CONCEPT: LEARNING PATHS
Information today can be digital, flexible, fluid; yet it is often still locked into print, IP restrictions, collections, and libraries. In the near future, information will be deconstructed and repurposed into smaller manageable bits of about 20 minutes or less of a persons time. These ‘units’ of information, by whatever name, will be placed in context, and that context is learning paths.
Teachers engage in endless lesson plans. For each class, students purchase textbooks and other materials. They visit web sites. There are often handouts.
Learning paths aggregate all that information into one place, with a core lesson, say 15 or twenty minutes of someone’s time, an a plethora of digital assets in the margins. If the core lesson is a video, then in the margins there may be other videos, or screencasts, or PDF files and links to interactive tutorials and so on. There are undoubtedly other references and resources. A facilitated network like YouTube may feature twenty videos on the same subject, each with a slightly different perspective.
Each unit comes with one or more quizzes baked into the format. When these units are linked together they form a learning path, and the learning path can have a test at the end of it if desired.
One of the benefits is that learning paths could be collected to facilitate individual intelligences. If I struggle with math but excel in carpentry, an instructor or tutor might assemble a learning path where geometry, in particular triangles, are explored from the perspective of building. The unit might be called ‘Calculating the area of triangles’, or ‘Calculating the sum of angles’, or there may be a special unit on Pythagorean theorem.
The instructor could instantly drag units (lessons) onto personalized learning paths. She could duplicate and modify units to fit a new model she is experimenting with, or add illustrations from one unit to the next.
Continuing the analogy of our student’s geometry lessons, our instructor might discover a history unit for Pythagoras of Samos, a list of online tutors specializing in geometry, Arvind Gupta’s use of geometric toys to teach math in rural Indian villages, or a series of links that offer views of different but related disciplines; architecture, mechanical engineering, 3-d modeling are examples.

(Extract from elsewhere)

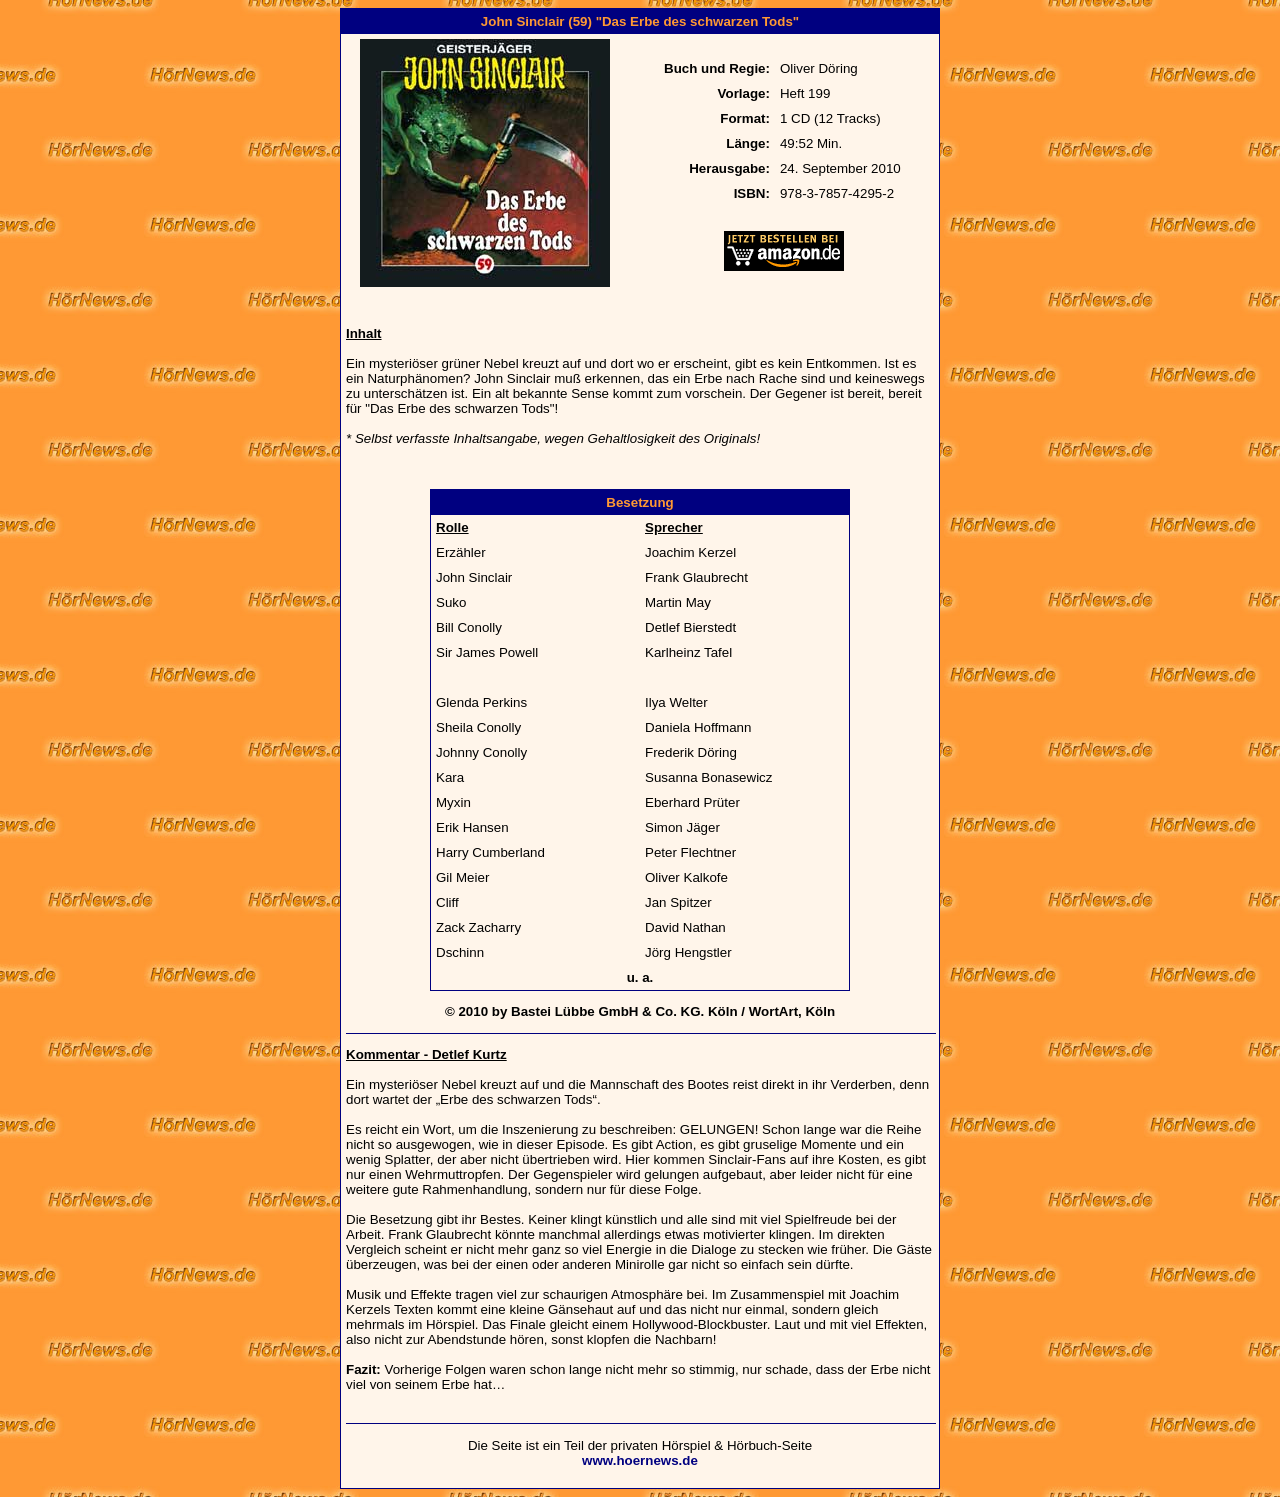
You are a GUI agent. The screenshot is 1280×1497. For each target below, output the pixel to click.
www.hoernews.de (640, 1460)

Today, tests are the foundation for certification and degrees, but in the future other methods may become more trusted. Learning paths can be integrated with learning analytics and other tools to provide user specific machine learning.
There’s so much more to the vision of learning paths; authoring, vetting, growth and renewal. What the reader may realize is that learning paths will not be limited to the classroom. Everyone, at any age, should and will be able to access them.